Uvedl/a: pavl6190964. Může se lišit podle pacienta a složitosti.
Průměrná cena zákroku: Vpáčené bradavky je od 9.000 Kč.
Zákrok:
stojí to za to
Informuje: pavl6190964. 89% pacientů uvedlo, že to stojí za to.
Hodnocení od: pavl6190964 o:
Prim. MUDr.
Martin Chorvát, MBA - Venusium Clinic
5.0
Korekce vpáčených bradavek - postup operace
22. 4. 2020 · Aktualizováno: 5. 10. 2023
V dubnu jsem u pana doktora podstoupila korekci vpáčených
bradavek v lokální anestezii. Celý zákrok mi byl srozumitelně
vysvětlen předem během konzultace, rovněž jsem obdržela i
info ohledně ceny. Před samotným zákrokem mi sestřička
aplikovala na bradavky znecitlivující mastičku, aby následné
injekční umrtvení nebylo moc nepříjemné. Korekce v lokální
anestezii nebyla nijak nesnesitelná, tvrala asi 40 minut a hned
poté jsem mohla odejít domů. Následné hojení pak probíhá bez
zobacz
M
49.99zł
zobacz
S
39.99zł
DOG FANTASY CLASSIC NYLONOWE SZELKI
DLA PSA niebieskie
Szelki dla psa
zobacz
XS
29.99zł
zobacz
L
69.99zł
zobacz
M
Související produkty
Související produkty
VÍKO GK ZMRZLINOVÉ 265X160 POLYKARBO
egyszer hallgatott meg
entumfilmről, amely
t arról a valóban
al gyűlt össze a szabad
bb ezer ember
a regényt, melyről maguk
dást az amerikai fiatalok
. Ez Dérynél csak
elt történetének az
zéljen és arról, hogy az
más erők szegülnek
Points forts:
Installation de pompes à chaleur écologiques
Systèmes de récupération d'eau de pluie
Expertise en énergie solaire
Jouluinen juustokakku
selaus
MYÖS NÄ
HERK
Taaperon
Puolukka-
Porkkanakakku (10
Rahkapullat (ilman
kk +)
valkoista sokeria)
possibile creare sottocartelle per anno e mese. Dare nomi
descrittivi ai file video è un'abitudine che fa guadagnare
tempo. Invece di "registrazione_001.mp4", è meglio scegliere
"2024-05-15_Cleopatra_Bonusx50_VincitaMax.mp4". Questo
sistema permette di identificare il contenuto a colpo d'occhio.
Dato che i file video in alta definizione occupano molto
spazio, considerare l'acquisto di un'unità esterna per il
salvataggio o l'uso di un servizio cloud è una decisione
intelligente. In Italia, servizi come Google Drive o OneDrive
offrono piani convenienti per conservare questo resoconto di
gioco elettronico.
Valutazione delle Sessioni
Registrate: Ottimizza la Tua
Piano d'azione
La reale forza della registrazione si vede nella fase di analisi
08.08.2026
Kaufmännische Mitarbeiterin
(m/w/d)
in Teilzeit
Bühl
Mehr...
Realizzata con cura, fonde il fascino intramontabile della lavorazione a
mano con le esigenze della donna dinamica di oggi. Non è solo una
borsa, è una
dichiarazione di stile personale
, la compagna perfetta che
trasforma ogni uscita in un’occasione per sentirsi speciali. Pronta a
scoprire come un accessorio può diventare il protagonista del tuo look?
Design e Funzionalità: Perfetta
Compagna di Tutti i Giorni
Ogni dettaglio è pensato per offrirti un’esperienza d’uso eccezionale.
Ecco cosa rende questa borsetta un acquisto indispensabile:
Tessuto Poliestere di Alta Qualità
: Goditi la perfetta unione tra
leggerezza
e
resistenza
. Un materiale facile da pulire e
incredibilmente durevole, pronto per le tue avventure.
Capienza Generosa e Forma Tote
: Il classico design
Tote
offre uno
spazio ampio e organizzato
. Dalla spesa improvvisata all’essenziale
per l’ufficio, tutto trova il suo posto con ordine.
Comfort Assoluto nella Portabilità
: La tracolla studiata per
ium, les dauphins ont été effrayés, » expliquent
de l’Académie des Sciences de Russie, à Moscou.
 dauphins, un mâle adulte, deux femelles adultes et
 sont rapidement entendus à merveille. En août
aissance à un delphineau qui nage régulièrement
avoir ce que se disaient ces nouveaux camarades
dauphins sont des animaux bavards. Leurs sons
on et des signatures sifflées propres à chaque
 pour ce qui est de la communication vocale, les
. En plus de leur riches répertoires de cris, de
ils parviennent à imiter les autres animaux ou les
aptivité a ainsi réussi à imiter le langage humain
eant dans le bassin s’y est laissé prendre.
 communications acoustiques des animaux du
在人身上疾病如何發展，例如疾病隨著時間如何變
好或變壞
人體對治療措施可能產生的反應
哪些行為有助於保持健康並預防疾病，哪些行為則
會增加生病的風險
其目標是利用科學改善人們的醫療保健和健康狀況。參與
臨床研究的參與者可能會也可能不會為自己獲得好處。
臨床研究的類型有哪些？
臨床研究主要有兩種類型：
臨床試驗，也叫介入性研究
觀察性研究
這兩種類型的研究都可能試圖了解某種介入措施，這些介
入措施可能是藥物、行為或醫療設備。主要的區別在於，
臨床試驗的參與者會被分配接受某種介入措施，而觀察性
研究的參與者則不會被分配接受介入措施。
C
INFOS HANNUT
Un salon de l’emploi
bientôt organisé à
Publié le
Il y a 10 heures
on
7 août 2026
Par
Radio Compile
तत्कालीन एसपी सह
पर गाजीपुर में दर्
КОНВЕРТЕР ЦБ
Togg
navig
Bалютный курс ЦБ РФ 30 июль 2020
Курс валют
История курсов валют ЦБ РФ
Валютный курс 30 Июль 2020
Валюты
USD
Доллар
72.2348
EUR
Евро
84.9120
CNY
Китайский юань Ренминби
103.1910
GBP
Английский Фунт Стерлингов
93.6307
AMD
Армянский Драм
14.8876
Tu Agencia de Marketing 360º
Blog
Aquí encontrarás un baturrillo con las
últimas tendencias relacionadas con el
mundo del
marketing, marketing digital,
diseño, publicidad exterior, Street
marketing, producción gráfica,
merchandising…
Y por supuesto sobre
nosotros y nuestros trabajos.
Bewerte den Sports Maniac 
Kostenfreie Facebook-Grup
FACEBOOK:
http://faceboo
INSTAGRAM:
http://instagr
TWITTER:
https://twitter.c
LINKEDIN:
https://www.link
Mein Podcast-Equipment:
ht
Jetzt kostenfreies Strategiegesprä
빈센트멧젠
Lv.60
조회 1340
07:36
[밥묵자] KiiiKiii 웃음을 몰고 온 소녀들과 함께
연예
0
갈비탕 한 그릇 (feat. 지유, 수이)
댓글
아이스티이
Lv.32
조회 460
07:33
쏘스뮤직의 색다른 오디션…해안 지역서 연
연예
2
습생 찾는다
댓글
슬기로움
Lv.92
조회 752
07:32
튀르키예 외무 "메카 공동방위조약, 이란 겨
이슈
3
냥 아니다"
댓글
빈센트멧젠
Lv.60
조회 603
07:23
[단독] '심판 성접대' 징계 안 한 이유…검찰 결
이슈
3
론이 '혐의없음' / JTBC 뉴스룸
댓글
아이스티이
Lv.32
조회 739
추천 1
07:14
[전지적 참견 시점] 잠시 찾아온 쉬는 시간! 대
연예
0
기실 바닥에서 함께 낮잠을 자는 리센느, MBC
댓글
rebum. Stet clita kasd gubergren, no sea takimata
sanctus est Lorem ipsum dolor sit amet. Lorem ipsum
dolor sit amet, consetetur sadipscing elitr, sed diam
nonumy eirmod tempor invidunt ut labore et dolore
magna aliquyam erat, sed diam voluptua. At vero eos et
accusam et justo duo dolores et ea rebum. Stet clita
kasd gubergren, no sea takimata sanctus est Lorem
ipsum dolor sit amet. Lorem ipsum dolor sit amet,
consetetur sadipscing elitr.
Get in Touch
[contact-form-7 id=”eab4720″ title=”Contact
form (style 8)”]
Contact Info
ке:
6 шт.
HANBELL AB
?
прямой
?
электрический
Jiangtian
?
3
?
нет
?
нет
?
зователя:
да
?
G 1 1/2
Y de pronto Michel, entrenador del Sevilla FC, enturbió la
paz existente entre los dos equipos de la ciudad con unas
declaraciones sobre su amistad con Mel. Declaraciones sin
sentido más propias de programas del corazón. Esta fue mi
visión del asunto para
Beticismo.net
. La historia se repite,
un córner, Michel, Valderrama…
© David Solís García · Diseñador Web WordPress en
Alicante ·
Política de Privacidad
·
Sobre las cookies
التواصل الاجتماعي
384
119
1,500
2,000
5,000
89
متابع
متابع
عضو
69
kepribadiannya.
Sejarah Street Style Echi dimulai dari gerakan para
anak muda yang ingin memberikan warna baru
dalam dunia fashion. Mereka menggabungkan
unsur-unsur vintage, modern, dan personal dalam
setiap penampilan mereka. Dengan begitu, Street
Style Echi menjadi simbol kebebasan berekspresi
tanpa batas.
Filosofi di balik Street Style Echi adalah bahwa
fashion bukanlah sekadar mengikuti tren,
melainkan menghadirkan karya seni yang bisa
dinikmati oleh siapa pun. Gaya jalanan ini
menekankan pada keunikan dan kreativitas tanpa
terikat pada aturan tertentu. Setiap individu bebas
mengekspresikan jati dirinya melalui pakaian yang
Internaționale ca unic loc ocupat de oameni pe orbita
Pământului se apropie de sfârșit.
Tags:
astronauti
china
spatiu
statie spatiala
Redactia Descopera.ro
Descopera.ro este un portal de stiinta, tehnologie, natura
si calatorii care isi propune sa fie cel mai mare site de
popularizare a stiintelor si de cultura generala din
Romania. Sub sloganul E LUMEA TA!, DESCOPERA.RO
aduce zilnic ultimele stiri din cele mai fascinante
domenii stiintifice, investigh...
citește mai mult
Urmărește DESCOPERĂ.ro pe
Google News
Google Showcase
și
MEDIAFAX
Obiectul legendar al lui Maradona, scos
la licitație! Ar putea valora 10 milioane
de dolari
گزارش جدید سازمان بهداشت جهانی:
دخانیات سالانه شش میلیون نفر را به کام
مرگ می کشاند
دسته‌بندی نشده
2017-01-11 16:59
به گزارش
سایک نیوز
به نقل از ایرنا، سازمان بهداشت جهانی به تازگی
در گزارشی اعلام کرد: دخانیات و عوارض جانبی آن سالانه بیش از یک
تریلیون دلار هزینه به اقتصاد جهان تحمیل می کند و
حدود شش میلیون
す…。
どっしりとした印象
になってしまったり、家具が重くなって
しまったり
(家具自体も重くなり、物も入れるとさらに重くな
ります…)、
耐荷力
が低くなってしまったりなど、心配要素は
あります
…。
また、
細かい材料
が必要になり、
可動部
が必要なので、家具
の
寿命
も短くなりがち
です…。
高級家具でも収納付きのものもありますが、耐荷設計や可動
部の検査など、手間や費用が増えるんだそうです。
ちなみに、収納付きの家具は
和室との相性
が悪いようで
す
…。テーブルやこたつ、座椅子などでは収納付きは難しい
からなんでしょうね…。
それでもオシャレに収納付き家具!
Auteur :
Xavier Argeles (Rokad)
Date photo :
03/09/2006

• [PROMPT]: Give only the number of lines in the listing above that include the string "yang".

• [SOLUTION FOR THIS EXERCISE]: 3